**TASK STATEMENT**
All lines after the one containing "Second Merit List (117, 2173)", together with that line itself, should be written out exactly, down to the last line of the entries below.

(Records excerpted from a collection)
%%

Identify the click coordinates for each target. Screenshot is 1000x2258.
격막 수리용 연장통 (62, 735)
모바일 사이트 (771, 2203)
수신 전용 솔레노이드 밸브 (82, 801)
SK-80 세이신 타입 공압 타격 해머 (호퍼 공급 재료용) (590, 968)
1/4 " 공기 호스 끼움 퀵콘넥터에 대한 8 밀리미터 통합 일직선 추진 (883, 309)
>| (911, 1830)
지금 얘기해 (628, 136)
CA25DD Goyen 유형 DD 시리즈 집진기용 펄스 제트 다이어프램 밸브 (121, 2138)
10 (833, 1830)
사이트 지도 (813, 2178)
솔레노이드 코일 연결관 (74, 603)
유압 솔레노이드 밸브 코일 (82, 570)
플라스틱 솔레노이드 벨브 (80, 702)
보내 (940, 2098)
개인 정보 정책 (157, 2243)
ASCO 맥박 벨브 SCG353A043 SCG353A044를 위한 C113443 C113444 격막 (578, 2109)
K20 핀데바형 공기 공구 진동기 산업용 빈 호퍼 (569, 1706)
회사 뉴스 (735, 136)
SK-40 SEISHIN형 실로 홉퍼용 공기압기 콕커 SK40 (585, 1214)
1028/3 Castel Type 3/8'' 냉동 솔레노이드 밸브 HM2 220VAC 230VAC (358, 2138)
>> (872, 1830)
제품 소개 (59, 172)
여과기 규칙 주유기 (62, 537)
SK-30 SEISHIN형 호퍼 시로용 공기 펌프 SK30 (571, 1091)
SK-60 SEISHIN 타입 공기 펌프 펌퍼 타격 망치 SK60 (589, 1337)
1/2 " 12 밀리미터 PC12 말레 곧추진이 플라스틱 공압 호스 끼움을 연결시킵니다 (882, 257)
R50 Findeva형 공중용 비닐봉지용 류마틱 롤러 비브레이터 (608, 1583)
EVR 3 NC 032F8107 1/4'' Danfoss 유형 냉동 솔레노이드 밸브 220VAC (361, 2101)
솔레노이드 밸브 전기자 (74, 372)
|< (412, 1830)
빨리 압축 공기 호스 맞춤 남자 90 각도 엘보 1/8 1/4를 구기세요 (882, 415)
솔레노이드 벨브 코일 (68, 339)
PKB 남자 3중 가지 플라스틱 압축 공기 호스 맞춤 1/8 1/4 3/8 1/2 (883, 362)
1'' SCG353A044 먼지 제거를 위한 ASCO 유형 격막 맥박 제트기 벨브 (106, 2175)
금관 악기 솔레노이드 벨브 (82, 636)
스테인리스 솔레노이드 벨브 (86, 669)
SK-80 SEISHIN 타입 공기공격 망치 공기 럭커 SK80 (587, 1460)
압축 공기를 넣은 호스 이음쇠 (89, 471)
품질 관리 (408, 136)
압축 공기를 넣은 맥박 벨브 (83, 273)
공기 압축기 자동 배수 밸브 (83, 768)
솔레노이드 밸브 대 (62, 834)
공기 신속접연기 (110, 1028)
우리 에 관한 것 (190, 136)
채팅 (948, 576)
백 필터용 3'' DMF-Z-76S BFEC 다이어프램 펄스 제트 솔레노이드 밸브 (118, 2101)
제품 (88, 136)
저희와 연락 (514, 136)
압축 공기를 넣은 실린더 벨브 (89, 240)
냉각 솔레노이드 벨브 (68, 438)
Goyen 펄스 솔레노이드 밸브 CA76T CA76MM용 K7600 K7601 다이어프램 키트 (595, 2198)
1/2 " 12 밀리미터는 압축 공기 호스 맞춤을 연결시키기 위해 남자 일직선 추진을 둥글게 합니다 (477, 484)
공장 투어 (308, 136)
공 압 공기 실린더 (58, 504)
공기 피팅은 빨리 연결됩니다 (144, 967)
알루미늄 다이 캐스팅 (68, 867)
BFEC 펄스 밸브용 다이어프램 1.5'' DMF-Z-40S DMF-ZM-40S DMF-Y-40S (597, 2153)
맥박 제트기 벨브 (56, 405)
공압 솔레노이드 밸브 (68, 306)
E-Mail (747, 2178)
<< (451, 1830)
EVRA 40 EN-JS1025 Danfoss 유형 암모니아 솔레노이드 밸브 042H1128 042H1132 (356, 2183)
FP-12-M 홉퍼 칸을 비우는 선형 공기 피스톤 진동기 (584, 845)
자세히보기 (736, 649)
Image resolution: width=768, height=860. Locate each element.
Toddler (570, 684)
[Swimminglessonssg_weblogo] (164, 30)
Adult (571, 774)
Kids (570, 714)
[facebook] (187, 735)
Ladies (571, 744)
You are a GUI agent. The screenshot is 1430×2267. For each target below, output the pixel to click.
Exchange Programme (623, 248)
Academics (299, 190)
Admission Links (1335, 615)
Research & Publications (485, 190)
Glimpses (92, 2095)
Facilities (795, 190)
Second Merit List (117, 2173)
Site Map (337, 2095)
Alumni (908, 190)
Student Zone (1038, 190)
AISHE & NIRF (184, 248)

%%

**SOLUTION**
Second Merit List (117, 2173)
Site Map (337, 2095)
Alumni (908, 190)
Student Zone (1038, 190)
AISHE & NIRF (184, 248)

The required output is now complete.